Jyrki mentioned that the consortium’s goal was to find a suitable company to purchase the pilot machine, but this search has not been successful yet: “VTT has invested a lot of money to the machine itself and towards the development of the unit processes, which have all been thoroughly tested and verified.”    

Iiro also mentioned that the expectations for the functionality and speed of the pilot machine were indeed met during the project: “At Metsä Board, we were naturally interested in assessing the functionality of our paperboards for the machine developed during Fold, and for that work our expectations were greatly met. What was somewhat lacking during Fold was the evaluation of possible end products, but that is something that we hope to focus more on the future.”

Key learnings & next steps

When discussing the potential challenges during the project, Jarmo noted that from his perspective the design of the pilot machine was slightly delayed  due to unfortunate resourcing challenges. They had an impact on the total time available for the design work during the two-year project.
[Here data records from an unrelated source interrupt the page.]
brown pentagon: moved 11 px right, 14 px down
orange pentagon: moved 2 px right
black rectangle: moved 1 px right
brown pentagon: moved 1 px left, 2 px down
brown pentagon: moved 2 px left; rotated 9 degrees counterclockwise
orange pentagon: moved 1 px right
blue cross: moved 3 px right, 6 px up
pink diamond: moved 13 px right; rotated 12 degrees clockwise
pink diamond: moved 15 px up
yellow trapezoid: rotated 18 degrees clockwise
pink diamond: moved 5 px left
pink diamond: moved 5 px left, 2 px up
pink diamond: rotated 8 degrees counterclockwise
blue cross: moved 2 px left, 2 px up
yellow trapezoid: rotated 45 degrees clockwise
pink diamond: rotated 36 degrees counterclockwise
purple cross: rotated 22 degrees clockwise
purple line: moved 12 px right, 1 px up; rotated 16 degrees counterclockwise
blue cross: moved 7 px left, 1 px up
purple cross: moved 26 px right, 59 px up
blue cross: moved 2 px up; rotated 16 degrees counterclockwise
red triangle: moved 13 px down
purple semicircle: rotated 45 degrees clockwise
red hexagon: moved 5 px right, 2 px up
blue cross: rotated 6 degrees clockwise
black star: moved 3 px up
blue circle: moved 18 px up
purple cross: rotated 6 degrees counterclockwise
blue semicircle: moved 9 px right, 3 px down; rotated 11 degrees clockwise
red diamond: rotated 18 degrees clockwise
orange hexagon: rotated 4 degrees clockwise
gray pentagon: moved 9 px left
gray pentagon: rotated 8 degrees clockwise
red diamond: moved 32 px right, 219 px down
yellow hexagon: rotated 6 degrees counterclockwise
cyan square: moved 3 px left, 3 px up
Jyrki, on the other hand, wanted to extend his gratitude towards the consortium: ”All project meetings and materials were very professionally prepared, and despite the challenges of COVID-19 affecting face-to-face meetings, the overall feeling of this project was highly positive for me.”

Iiro reflected that the project was in overall a major positive learning experience for him: “I have learned so much, and also shared the key learnings with my colleagues at Metsä Board. This was my first collaborative project of this scale, and most importantly, it has been very easy to be an active member of the Fold consortium. Mostly I’m an independent designer in my day-to-day work, but the collaboration during Fold has been very influential for me. Simulation work, machine design and mechanical engineering are just some aspects of Fold that were very inspiring for me and will undoubtedly have a positive impact on my future work going forward.”  

Jarmo explained that due to the immense potential of Fold, it was important to carefully plan the next steps: “We have planned a new co-innovation project funded by Business Finland and we’re currently waiting for the funding decision from the national funding agency. EU project is also an important future step in our plans, which would increase international co-operation even further and open up new business opportunities in the EU for the Fold consortium.”

Jarmo shared his final thoughts: ”The complex theories and mathematics behind three-dimensional folded structures have been widely studied and simulated. For some reason, industrial- scale exploitation of these highly interesting and promising structures has not been successful yet. We are only now truly starting to identify the full potential of these structures better, and our work has only started.”